Thread: Henley v. DeVore

  1. #101
    Moderator Ive always been a dreamer's Avatar
    Join Date
    Dec 2005
    Location
    Cruising down the center of a two-way street in VA
    Posts
    20,201

    Default Re: Henley v. DeVore

    Well as I said earlier, the way I choose to look at this issue is simply about what is fair in my mind, not what is legal. Having said that, I realize it is a legal issue and I sure hope Henley prevails here because I believe that there does need to be legal protection for artists in cases like these, particularly when it comes to political campaigns. I’m certainly not an attorney, but I’ll try to weigh in on this as much as my little brain can comprehend.

    First of all, let me say that I believe in both the spirit of copyright protection and fair use of intellectual property. The two principles should be able to co-exist, but like most things, boundaries have to be established. I have faith in the ability of our judicial system to sort out conflicts whenever these two concepts collide.

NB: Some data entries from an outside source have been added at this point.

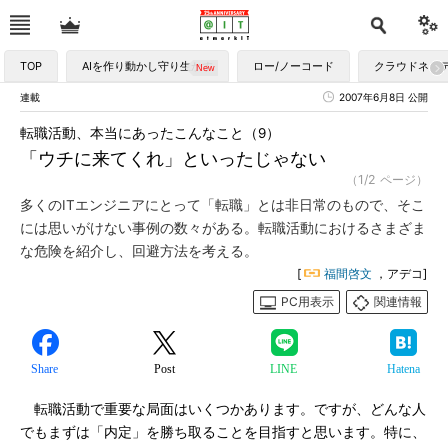
TOP
AIを作り動かし守り生かす
ロー/ノーコード
クラウドネイ
連載
2007年6月8日 公開
転職活動、本当にあったこんなこと（9）
「ウチに来てくれ」といったじゃない
（1/2 ページ）
多くのITエンジニアにとって「転職」とは非日常のもので、そこ
には思いがけない事例の数々がある。転職活動におけるさまざま
な危険を紹介し、回避方法を考える。
[
福間啓文
，アデコ]
PC用表示
関連情報
Share
Post
LINE
Hatena
転職活動で重要な局面はいくつかあります。ですが、どんな人
でもまずは「内定」を勝ち取ることを目指すと思います。特に、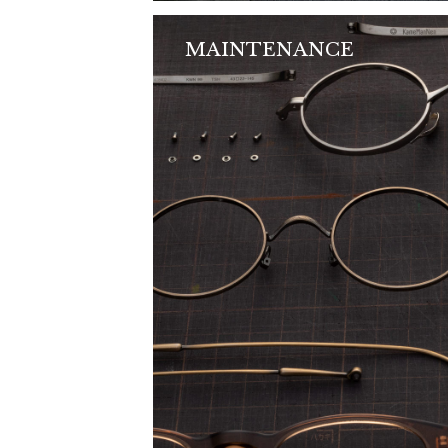
MAINTENANCE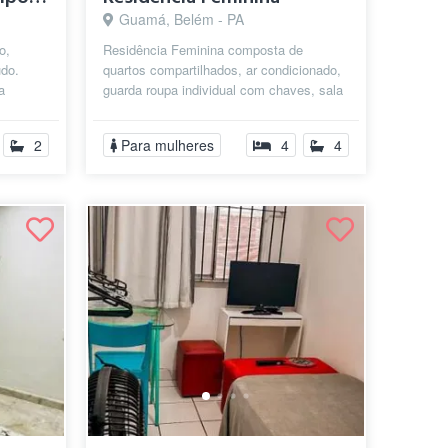
Guamá, Belém - PA
o,
Residência Feminina composta de
udo.
quartos compartilhados, ar condicionado,
a
guarda roupa individual com chaves, sala
de estar, sala de jantar, cozinha e ...
2
Para mulheres
4
4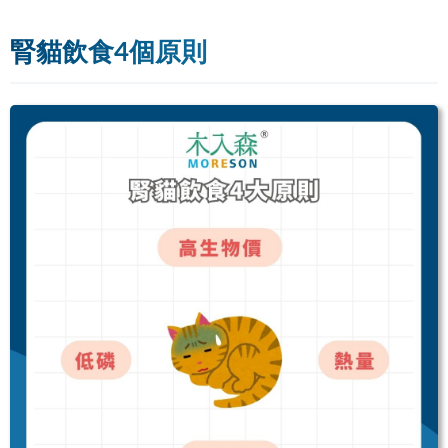
腎貓飲食4個原則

    With regard to the issue of parody vs. satire – I agree with the precedent that the courts have established, and am hopeful that Henley should prevail here.

    Now about the Lanham Act and fair use, I’m not sure how this will be handled in this case. However, if I understand this correctly, I’m not sure I agree with analogy the author draws to what Henley is claiming. It’s true that anyone can claim to be ‘strongly identified’ with a piece of intellectual property. However, I believe that the burden of proof is on them. In order to be legally protected by copyright laws, wouldn’t they have to prove their strong association to the court?
    Last edited by Ive always been a dreamer; 05-09-2010 at 12:10 PM.

    "People don't run out of dreams: People just run out of time ..."
    Glenn Frey 11/06/1948 - 01/18/2016

  2. #102
    Administrator sodascouts's Avatar
    Join Date
    Dec 2005
    Location
    Where Faulkner collides with Elvis
    Posts
    33,663

    Default Re: Henley v. DeVore

    Quote Originally Posted by Ive always been a dreamer View Post
    Now about the Lanham Act and fair use, I’m not sure how this will be handled in this case. However, if I understand this correctly, I’m not sure I agree with analogy the author draws to what Henley is claiming. It’s true that anyone can claim to be ‘strongly identified’ with a piece of intellectual property. However, I believe that the burden of proof is on them. In order to be legally protected by copyright laws, wouldn’t they have to prove their strong association to the court?
    That's not the heart of what the author is finding problematic, though. The heart of the issue is whether or not a strong association with a song should allow a person to control the song's use even when the song is not actually copyrighted to that person. (In this case, the music and lyrics of "All She Wants to Do Is Dance" is copyrighted to Kortchmar, not Henley, yet Henley is trying to control their use through the Lanham Act by virtue of his "strong association" with the song.)

    I feel that is completely overreaching and it really hurts the "little guy." A songwriter like Kortchmar doesn't have a "name" with the public like Don Henley, so the song isn't "associated" with him by the public - but he WROTE it. Why should a big star get to snatch control out of the lesser-known copyright holder's hands just because he's more famous?

    Always in our hearts, Never forgotten

  3. #103
    Moderator Ive always been a dreamer's Avatar
    Join Date
    Dec 2005
    Location
    Cruising down the center of a two-way street in VA
    Posts
    20,201

    Default Re: Henley v. DeVore

    Soda, I'm confused about the real differentiation here. I thought that is essentially what I was saying. In these cases, the courts can decide "whether or not a strong association with a song allows a person to control the song's use even when the song is not actually copyrighted to that person". To my way of thinking, that is appropriate. I would think that if someone has a legitimate claim to the intellectual property, then they would have no problem proving that to the court. If they don't, then they would not prevail in court. It is doubtful if their case could even make it that far. To me, it is the job of our legal system to adjudicate such matters.
    Last edited by Ive always been a dreamer; 05-12-2010 at 08:24 PM.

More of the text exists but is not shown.